A spokesperson for the First Minister said:

“The importance of this letter is that it shows beyond doubt that, regardless of whatever the then Foreign Office Minister Bill Rammell was communicating to the Libyan authorities, the First Minister made it absolutely clear that compassionate release could not be considered at that time because Megrahi did ‘not conform to the guidance on life expectancy for release on compassionate grounds’, and no application had been received

It was an entirely different matter by August 2009 when the Justice Secretary took the decision, by which time Megrahi’s condition had become ‘hormone resistant’, and the report of the Scottish Prison Service Director of Health and Care said that his clinical assessment was that a three-month prognosis was a reasonable estimate, drawing on the work of a range of specialists and other Scottish Health Service professionals involved in Megrahi’s care from when he was first diagnosed with cancer in September 2008.‪‪”

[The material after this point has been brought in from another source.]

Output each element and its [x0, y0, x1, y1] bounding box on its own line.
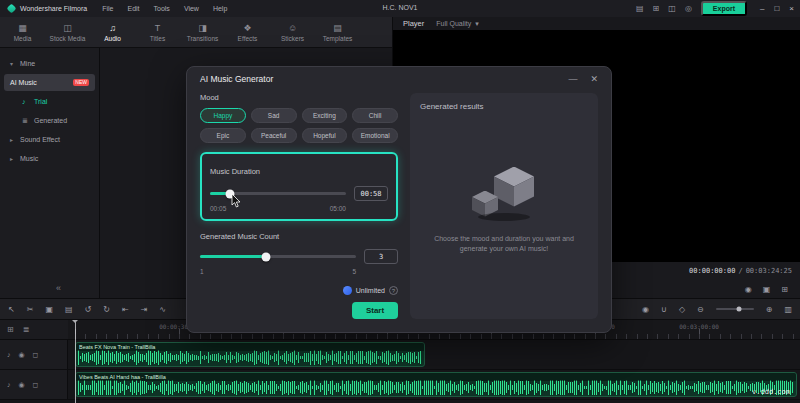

The reference in the Wikileak cables that the First Minister said he would take the decision is “entirely wrong, and fourth hand information” – as we said on 7 December.  This reference in the cable of 28 October is based on a conversation that the US Charge d’Affaires in London had with an FCO official who himself was reporting what he had heard about a discussion between the First Minister and Jack Straw

What the First Minister said is that he would reply to the letter on behalf of the Scottish Government – which he did, on 5 November, rejecting consideration of compassionate release at that time.

OTHER COMMENT FROM THE SCOTTISH GOVERNMENT

“This leaves the former UK Labour government with all the questions to answer about its conduct.
“This diplomatic correspondence, much of which has already been made public, totally vindicates the Scottish Government’s position. We were clearly the only ones playing with a straight bat and interested in applying the precepts of Scottish justice, which we continue to do and continue to uphold.  The cables confirm what we always said – that our only interest was taking a justice decision based on Scots Law without fear or favour, which was exactly what was done, and that our public position was identical to our private one.
The decisions to reject the PTA application and grant compassionate release were taken by the Justice Secretary, according to the precepts of Scots Law.
“The cables also show that the former UK Government were playing false on the issue, with a different public position from their private one – which must be deeply embarrassing for the Labour Party in Scotland – and that the US government was fully aware of the pressure being applied to the UK Government.”



MORIDURA POSTSCRIPT
Remember the hypocrisy of the US Senators and the superficial bandwagon jumping by Holyrood's resident Labour ****hole, Richard Baker? Of course, Bill Rammell never told Iain Gray and Richard Baker what their Westminster masters were up to, otherwise they would have said so in the Scottish Parliament. Wouldn't they?